» REQUIRED ACTION: The output should match, line for line, the records from the line containing "Blog Ježkoviny" through the line containing "Cum arată Carmen Brumă la 49 de ani, deși a", with every picture left out.

──────

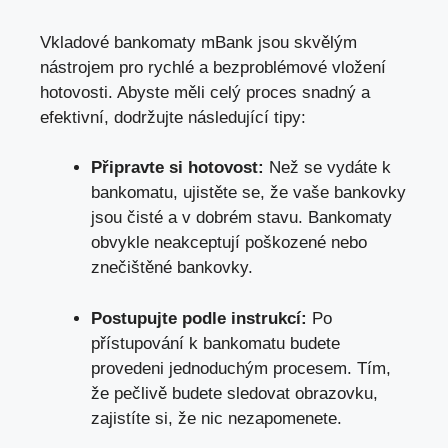
Vkladové bankomaty mBank jsou ⁤skvělým‌
nástrojem‌ pro​ rychlé⁤ a bezproblémové vložení
hotovosti. ⁣Abyste měli celý proces snadný‍ a
‍efektivní, dodržujte následující tipy:
Připravte ⁤si ⁤hotovost:
Než se ⁤vydáte‌ k⁢
bankomatu, ujistěte‍ se,‍ že vaše bankovky
⁤jsou čisté a⁢ v ‍dobrém stavu. Bankomaty
obvykle neakceptují poškozené nebo ​
znečištěné bankovky.
Postupujte podle⁢ instrukcí:
Po
přístupování k​ bankomatu budete
provedeni jednoduchým procesem. Tím,⁤
že ‌pečlivě‌ budete sledovat obrazovku,
‌zajistíte si, že nic nezapomenete.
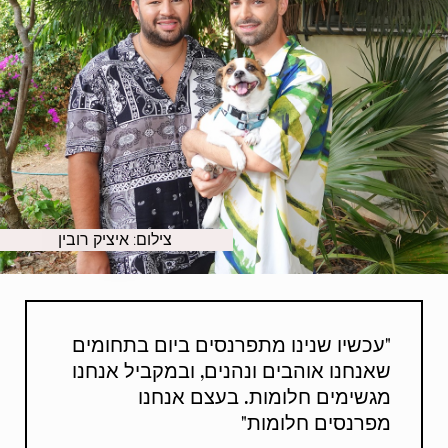
צילום: איציק רובין
"עכשיו שנינו מתפרנסים ביום בתחומים
שאנחנו אוהבים ונהנים, ובמקביל אנחנו
מגשימים חלומות. בעצם אנחנו
מפרנסים חלומות"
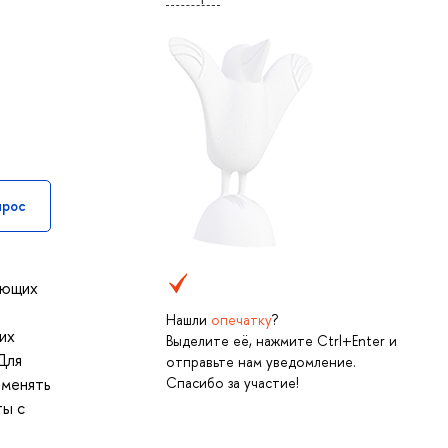
прос
ающих
Нашли
опечатку
?
их
Выделите её, нажмите Ctrl+Enter и
Для
отправьте нам уведомление.
Спасибо за участие!
именять
ты с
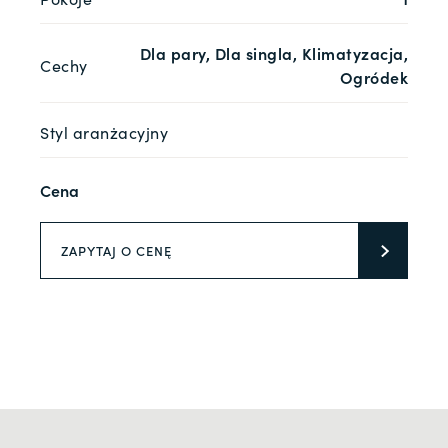
Dla pary, Dla singla, Klimatyzacja,
Cechy
Ogródek
Styl aranżacyjny
Cena
ZAPYTAJ O CENĘ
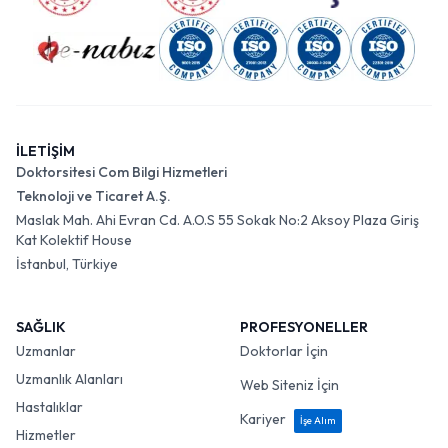
İLETİŞİM
Doktorsitesi Com Bilgi Hizmetleri
Teknoloji ve Ticaret A.Ş.
Maslak Mah. Ahi Evran Cd. A.O.S 55 Sokak No:2 Aksoy Plaza Giriş
Kat Kolektif House
İstanbul, Türkiye
SAĞLIK
PROFESYONELLER
Uzmanlar
Doktorlar İçin
Uzmanlık Alanları
Web Siteniz İçin
Hastalıklar
Kariyer
İşe Alım
Hizmetler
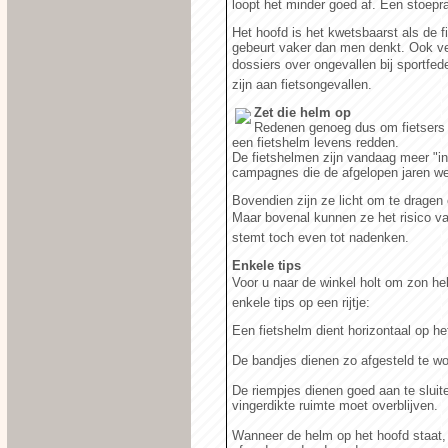
loopt het minder goed af. Een stoepr
Het hoofd is het kwetsbaarst als de f
gebeurt vaker dan men denkt. Ook ve
dossiers over ongevallen bij sportfed
zijn aan fietsongevallen.
Zet die helm op
Redenen genoeg dus om fietsers 
een fietshelm levens redden.
De fietshelmen zijn vandaag meer "in
campagnes die de afgelopen jaren wer
Bovendien zijn ze licht om te dragen e
Maar bovenal kunnen ze het risico v
stemt toch even tot nadenken.
Enkele tips
Voor u naar de winkel holt om zon he
enkele tips op een rijtje:
Een fietshelm dient horizontaal op he
De bandjes dienen zo afgesteld te word
De riempjes dienen goed aan te sluite
vingerdikte ruimte moet overblijven.
Wanneer de helm op het hoofd staat, 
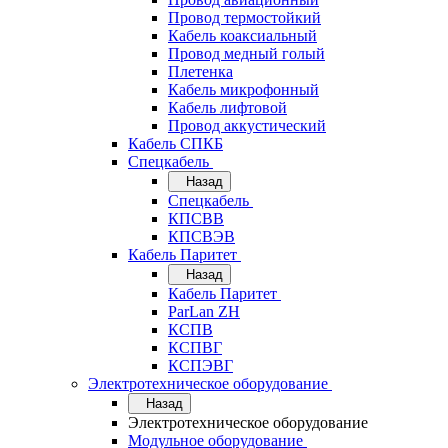
Провод термостойкий
Кабель коаксиальный
Провод медный голый
Плетенка
Кабель микрофонный
Кабель лифтовой
Провод аккустический
Кабель СПКБ
Спецкабель
Назад
Спецкабель
КПСВВ
КПСВЭВ
Кабель Паритет
Назад
Кабель Паритет
ParLan ZH
КСПВ
КСПВГ
КСПЭВГ
Электротехническое оборудование
Назад
Электротехническое оборудование
Модульное оборудование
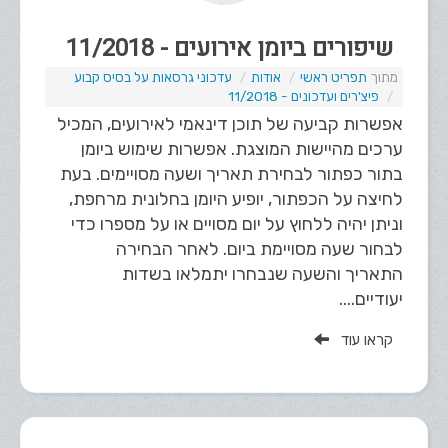
שיפורים ביומן אירועים - 11/2018
תפריט ראשי
אודות
עדכוני גרסאות על בסיס קבוע
פיצ'רים ועדכונים - 11/2018
אפשרות קביעה של תוכן דינאמי לאירועים, המכיל
ערכים מהיישות המוצגת. אפשרות שימוש ביומן
בתור כפתור לבחירת תאריך ושעה מסויימים. בעת
לחיצה על הכפתור, יופיע היומן בחלונית מרחפת,
וניתן יהיה ללחוץ על יום מסויים או על מספרו כדי
לבחור שעה מסויימת ביום. לאחר הבחירה
התאריך והשעה שנבחרו יתמלאו בשדות
יעודיים....
קראו עוד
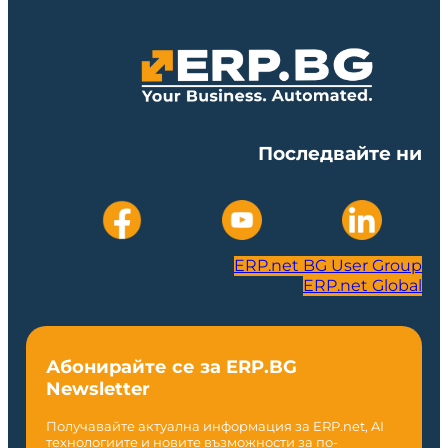
Последвайте ни
ERP.net BG User Group
ERP.net Global
Абонирайте се за ERP.BG
Newsletter
Получавайте актуална информация за ERP.net, AI
технологиите и новите възможности за по-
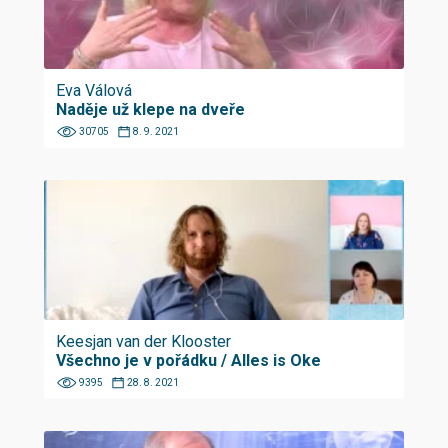
Eva Válová
Naděje už klepe na dveře
30705
8. 9. 2021
Keesjan van der Klooster
Všechno je v pořádku / Alles is Oke
9395
28. 8. 2021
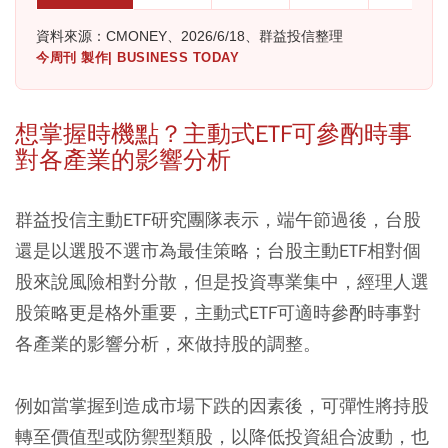
資料來源：CMONEY、2026/6/18、群益投信整理
今周刊 製作| BUSINESS TODAY
想掌握時機點？主動式ETF可參酌時事
對各產業的影響分析
群益投信主動ETF研究團隊表示，端午節過後，台股
還是以選股不選市為最佳策略；台股主動ETF相對個
股來說風險相對分散，但是投資專業集中，經理人選
股策略更是格外重要，主動式ETF可適時參酌時事對
各產業的影響分析，來做持股的調整。
例如當掌握到造成市場下跌的因素後，可彈性將持股
轉至價值型或防禦型類股，以降低投資組合波動，也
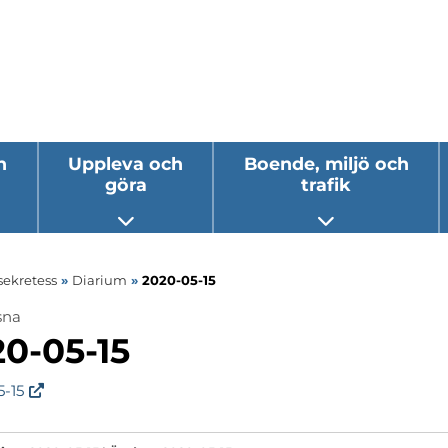
h
Uppleva och
Boende, miljö och
göra
trafik
 undermeny
Öppna undermeny
Öppna underm
sekretess
»
Diarium
»
2020-05-15
sna
ermeny
0-05-15
ermeny
5-15
ermeny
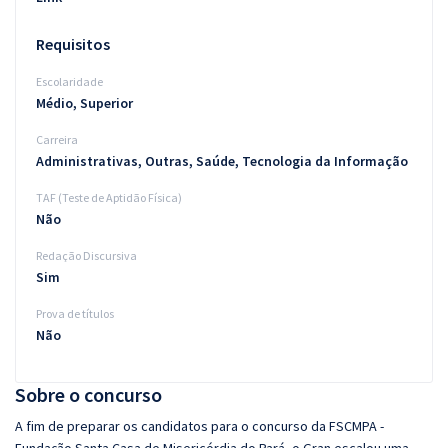
Requisitos
Escolaridade
Médio, Superior
Carreira
Administrativas, Outras, Saúde, Tecnologia da Informação
TAF (Teste de Aptidão Física)
Não
Redação Discursiva
Sim
Prova de títulos
Não
Sobre o concurso
A fim de preparar os candidatos para o concurso da FSCMPA -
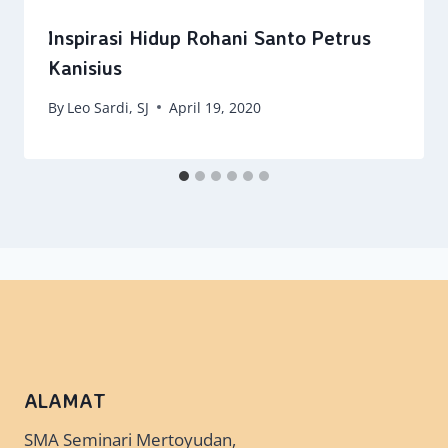
Inspirasi Hidup Rohani Santo Petrus
Kanisius
By
Leo Sardi, SJ
April 19, 2020
ALAMAT
SMA Seminari Mertoyudan,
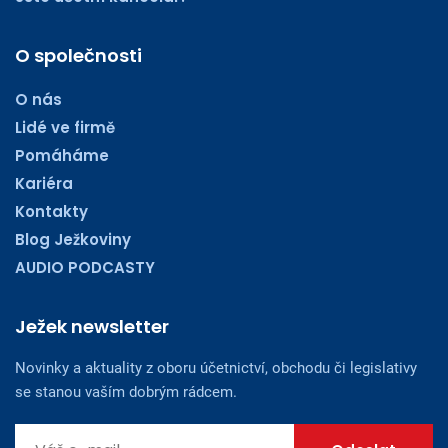
O společnosti
O nás
Lidé ve firmě
Pomáháme
Kariéra
Kontakty
Blog Ježkoviny
AUDIO PODCASTY
Ježek newsletter
Novinky a aktuality z oboru účetnictví, obchodu či legislativy
se stanou vaším dobrým rádcem.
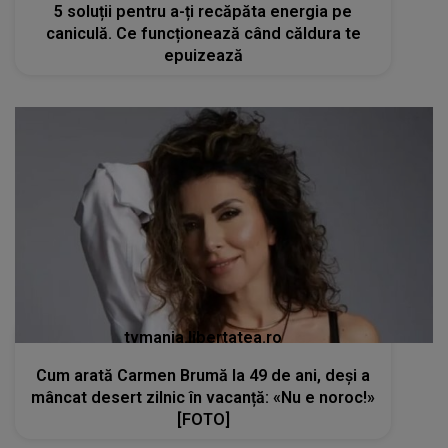
5 soluții pentru a-ți recăpăta energia pe
caniculă. Ce funcționează când căldura te
epuizează
tvmania.libertatea.ro
Cum arată Carmen Brumă la 49 de ani, deși a
mâncat desert zilnic în vacanță: «Nu e noroc!»
[FOTO]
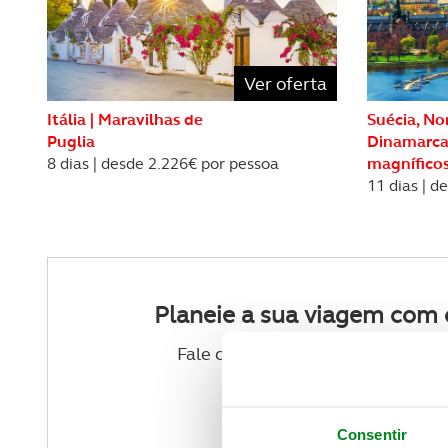
REVISTA ACP
PETS
SOBRE O ACP SEGUROS
CLÁSSICOS
Ver oferta
GOLFE
Itália | Maravilhas de
Suécia, No
Puglia
Dinamarca 
8 dias | desde 2.226€ por pessoa
magnífico
AUTOCARAVANISMO
11 dias | d
Planeie a sua viagem com 
Fale com um dos nossos agentes 
VER CONTACTOS
Consentir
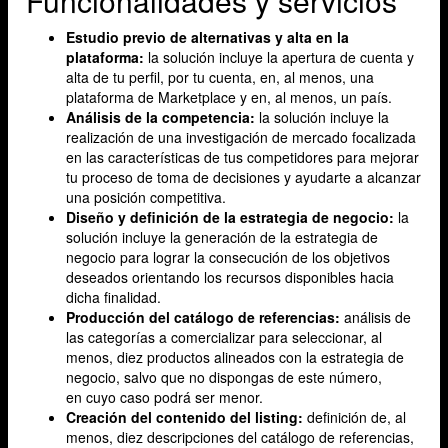
Funcionalidades y servicios
Estudio previo de alternativas y alta en la
plataforma:
la solución incluye la apertura de cuenta y
alta de tu perfil, por tu cuenta, en, al menos, una
plataforma de Marketplace y en, al menos, un país.
Análisis de la competencia:
la solución incluye la
realización de una investigación de mercado focalizada
en las características de tus competidores para mejorar
tu proceso de toma de decisiones y ayudarte a alcanzar
una posición competitiva.
Diseño y definición de la estrategia de negocio:
la
solución incluye la generación de la estrategia de
negocio para lograr la consecución de los objetivos
deseados orientando los recursos disponibles hacia
dicha finalidad.
Producción del catálogo de referencias:
análisis de
las categorías a comercializar para seleccionar, al
menos, diez productos alineados con la estrategia de
negocio, salvo que no dispongas de este número,
en cuyo caso podrá ser menor.
Creación del contenido del listing:
definición de, al
menos, diez descripciones del catálogo de referencias,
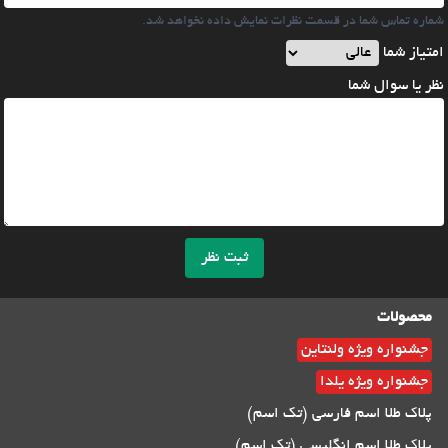
شماره تماس شما در قسمت نظرات نمایش داده نخواهد شد.
امتیاز شما
نظر یا سوال شما
ثبت نظر
محصولات
جشنواره ویژه ولنتاین
جشنواره ویژه یلدا
پلاک طلا اسم فارسی (تک اسم)
پلاک طلا اسم انگلیسی (تک اسم)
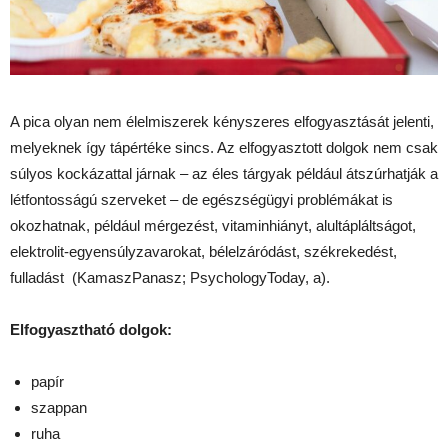
A pica olyan nem élelmiszerek kényszeres elfogyasztását jelenti,
melyeknek így tápértéke sincs. Az elfogyasztott dolgok nem csak
súlyos kockázattal járnak – az éles tárgyak például átszúrhatják a
létfontosságú szerveket – de egészségügyi problémákat is
okozhatnak, például mérgezést, vitaminhiányt, alultápláltságot,
elektrolit-egyensúlyzavarokat, bélelzáródást, székrekedést,
fulladást (KamaszPanasz; PsychologyToday, a).
Elfogyasztható dolgok:
papír
szappan
ruha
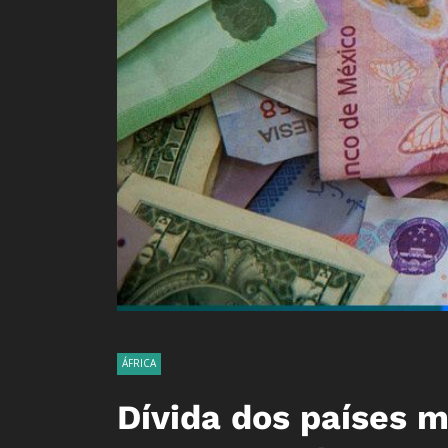
ÁFRICA
Dívida dos países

──────

» EXERCISE SOLUTION:
Blog Ježkoviny
AUDIO PODCASTY
Ježek newsletter
Novinky a aktuality z oboru účetnictví, obchodu či legislativy
se stanou vaším dobrým rádcem.
5 soluții pentru a-ți recăpăta energia pe
caniculă. Ce funcționează când căldura te
epuizează
tvmania.libertatea.ro
Cum arată Carmen Brumă la 49 de ani, deși a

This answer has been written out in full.